Smith frequently appears at international events with foreign ministers and other high-ranking officials, which in effect grants him authority as a cybersecurity statesman of sorts. He has been an effective operator thus far, playing a leading role in crafting the declaratory “Paris Call for Trust and Security in Cyberspace,” announced at the 2018 Internet Governance Forum alongside the World War I Armistice commemoration. The call brings together a large group of states, civil society organizations, and firms in a commitment to increase digital security: “States must work together, but also collaborate with private-sector partners,” the agreement reads.

Alongside this effective instance of agenda-setting, it is worth pointing out that Microsoft’s own recent past of public-private interaction includes being the NSA’s very first partner in the infamous PRISM surveillance program disclosed by Edward Snowden. In recent months, the company has faced criticism and internal controversy due to new contracts with US Immigration and Customs Enforcement and the Department of Defense. Smith’s presentations also conveniently avoid any specific responsibility Microsoft may have had in the incidents he discusses, including WannaCry (which involved a vulnerability in Windows systems).

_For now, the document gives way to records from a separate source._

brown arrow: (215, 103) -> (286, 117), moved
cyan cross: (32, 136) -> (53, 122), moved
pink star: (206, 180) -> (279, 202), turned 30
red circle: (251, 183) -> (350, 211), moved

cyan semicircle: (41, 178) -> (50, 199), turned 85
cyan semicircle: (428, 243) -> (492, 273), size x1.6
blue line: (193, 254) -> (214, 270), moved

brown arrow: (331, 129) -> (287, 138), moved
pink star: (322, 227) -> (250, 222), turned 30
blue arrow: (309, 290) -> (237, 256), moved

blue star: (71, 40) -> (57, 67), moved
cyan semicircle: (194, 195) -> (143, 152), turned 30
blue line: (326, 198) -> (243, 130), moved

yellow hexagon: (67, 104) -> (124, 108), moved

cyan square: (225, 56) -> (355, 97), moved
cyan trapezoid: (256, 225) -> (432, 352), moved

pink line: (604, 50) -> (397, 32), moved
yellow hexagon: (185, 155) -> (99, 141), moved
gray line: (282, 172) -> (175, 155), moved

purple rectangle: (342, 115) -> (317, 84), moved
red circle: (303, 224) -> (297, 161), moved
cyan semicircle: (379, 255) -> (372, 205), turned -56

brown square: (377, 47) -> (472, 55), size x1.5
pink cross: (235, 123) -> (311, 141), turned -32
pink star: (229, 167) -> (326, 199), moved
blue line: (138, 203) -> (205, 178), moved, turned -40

A charitable interpretation might suggest that the imagery of international diplomacy is both substantively appropriate considering the gravity of the issues at stake, as well as stylistically helpful in describing the situation at hand. A more critical perspective, however, might suggest that Microsoft and its shareholders clearly benefit from the association, and the company is itself actively pushing this framing.

Partners in Governance?

While Amazon and Twitter have kept a low profile, Facebook, Google, and Microsoft appear to increasingly be seeking a greater public role in governance. They are attempting to move away from the coercive, hierarchical relationship that was evident in processes like the EU Internet Forum and resulted in the hate speech code of conduct.

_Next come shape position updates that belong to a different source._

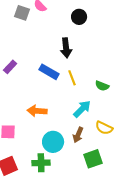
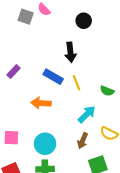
orange arrow: (37, 111) -> (41, 103), moved
cyan circle: (53, 142) -> (45, 144), moved

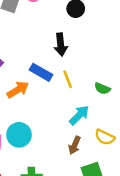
orange arrow: (41, 103) -> (18, 90), moved, turned 144
cyan circle: (45, 144) -> (19, 135), moved

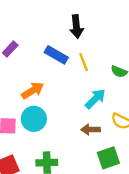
orange arrow: (18, 90) -> (33, 90), moved
brown arrow: (75, 145) -> (91, 129), turned 66

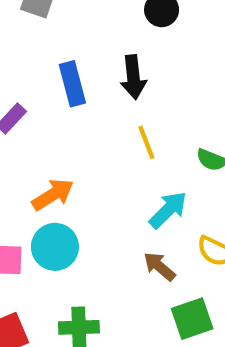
blue rectangle: (56, 55) -> (72, 84), moved, turned 45
brown arrow: (91, 129) -> (159, 266), turned 42

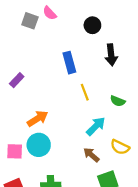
black arrow: (133, 77) -> (111, 55), moved
blue rectangle: (72, 84) -> (69, 63), moved

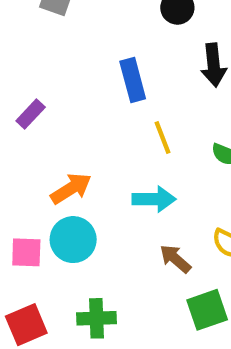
cyan arrow: (96, 126) -> (154, 199), moved, turned 45

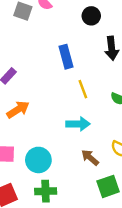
orange arrow: (71, 188) -> (18, 110), moved
cyan circle: (73, 240) -> (38, 160), moved

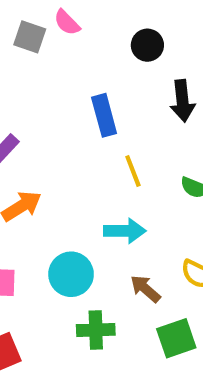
cyan circle: (38, 160) -> (71, 274), moved
green cross: (46, 191) -> (96, 330), moved

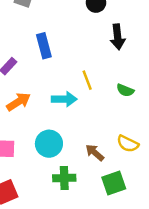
blue rectangle: (104, 115) -> (44, 46), moved
cyan arrow: (125, 231) -> (64, 99), moved

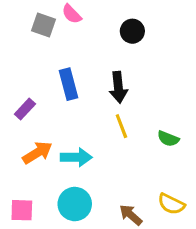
black arrow: (118, 37) -> (118, 87), moved
cyan arrow: (64, 99) -> (76, 157), moved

Macron drew Zuckerberg to Paris by threatening new legislation, but also dangled a carrot to match his stick. He proposed a “co-regulation” approach to content governance that offered Facebook a seat at the negotiating table, providing the company with a potential opportunity to shape policy outcomes to better suit their own preferences.

This initiative and Microsoft’s role in the Paris Call demonstrate how Big Tech has been exploring ways through which it can de-politicize the policymaking process, making it less confrontational and more akin to equals or colleagues steering outcomes towards a set of common goals—be it “protecting the accessibility and integrity of the Internet” (in the case of the Paris Call) or “combating the dissemination of content that incites hatred” (in the French example).

While other governments seem to be less enthusiastic than France about granting tech firms co-equal partnership, momentum appears to be building across Europe. A recent Council of Europe initiative announced with Apple, Facebook, and Google intends to “strengthen its cooperation with the private sector in order to promote an open and safe internet,” creating a framework through which companies can “sit side-by-side with governments when shaping internet policy.”

Even though such initiatives may be non-binding, they carry weight by ceding some responsibility from elected officials to company representatives. Both politicians and the public should be mindful of portraying tech firms and states as equal partners, and transferring diplomatic metaphors to the public-private realm. This imagery may be more helpful to Big Tech’s public relations efforts than to crafting sound public policy.